Housing and environment targets ‘at risk due to haphazard Government approach’

Ministers are ‘failing to deliver for either side’ in their approach to competing demands, a group of peers has said.

Housebuilding targets are at risk of being missed and environmental ambitions unmet due to “haphazard” implementation of policy, a group of peers has warned.

The Government is “failing to deliver for either side” in its approach to competing demands for new homes and environmental protection, according to a report by the Lords Built Environment Committee.

The cross-party group is calling for housebuilding to be given statutory weight which ensures it has equal status to environmental goals.

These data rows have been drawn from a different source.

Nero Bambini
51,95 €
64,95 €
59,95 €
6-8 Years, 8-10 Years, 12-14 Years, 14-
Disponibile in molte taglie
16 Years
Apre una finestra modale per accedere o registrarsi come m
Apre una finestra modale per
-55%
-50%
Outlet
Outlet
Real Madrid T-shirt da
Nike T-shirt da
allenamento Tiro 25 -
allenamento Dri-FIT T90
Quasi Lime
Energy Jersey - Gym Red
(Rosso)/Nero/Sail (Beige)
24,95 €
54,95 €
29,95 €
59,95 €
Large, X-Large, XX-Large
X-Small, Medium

In its report, it says advice on nutrient neutrality rules, which the upper chamber recently voted to save despite a Government bid to relax them, can have “crippling” effects for smaller developers.

New home registrations
Housebuilding targets and environmental pledges are both at risk of going unmet, the committee said (Gareth Fuller/PA)

Such requirements – along with rules on water and recreational impact zones – could be preventing as many as 45,000 new homes per year from being delivered, the committee heard.

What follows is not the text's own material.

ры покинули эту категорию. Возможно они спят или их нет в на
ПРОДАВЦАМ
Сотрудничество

Peers last week rejected controversial plans to change the EU-derived measures, which require developers to ensure no additional substances such as phosphate and nitrogen make it into rivers and lakes.

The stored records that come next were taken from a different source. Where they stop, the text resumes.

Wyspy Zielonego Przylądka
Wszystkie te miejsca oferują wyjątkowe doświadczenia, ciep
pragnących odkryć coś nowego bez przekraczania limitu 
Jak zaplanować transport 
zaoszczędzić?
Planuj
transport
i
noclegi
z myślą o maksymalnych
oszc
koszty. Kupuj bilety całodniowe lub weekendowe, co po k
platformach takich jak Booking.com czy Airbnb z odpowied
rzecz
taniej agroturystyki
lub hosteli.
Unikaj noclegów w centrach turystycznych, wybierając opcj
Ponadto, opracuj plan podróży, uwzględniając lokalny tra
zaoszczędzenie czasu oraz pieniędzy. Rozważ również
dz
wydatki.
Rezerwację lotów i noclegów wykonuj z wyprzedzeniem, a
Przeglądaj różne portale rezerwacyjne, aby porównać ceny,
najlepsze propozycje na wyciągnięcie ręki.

The committee said it would not comment on the “validity” of Government policies on development or habitat protection and instead focus on whether they are achievable and how they affect one another.

But it found that their success had been “hampered and sometimes completely blocked by lack of co-ordination in policy-making and haphazard and unbalanced implementation”.

It recommended the Government provides “clear advice” as to what assumptions can be made by local planning authorities and developers about the requirements following the passage of the Levelling Up and Regeneration Bill.

It also criticised “poor agricultural and sewage management” over the decades for leading to water pollution that must now be mitigated through housebuilding practices.

Smaller developers are also being disproportionately burdened by biodiversity requirements, the committee said.

New rules which state developments must result in a 10% biodiversity net gain (BNG) are set to come into effect in November.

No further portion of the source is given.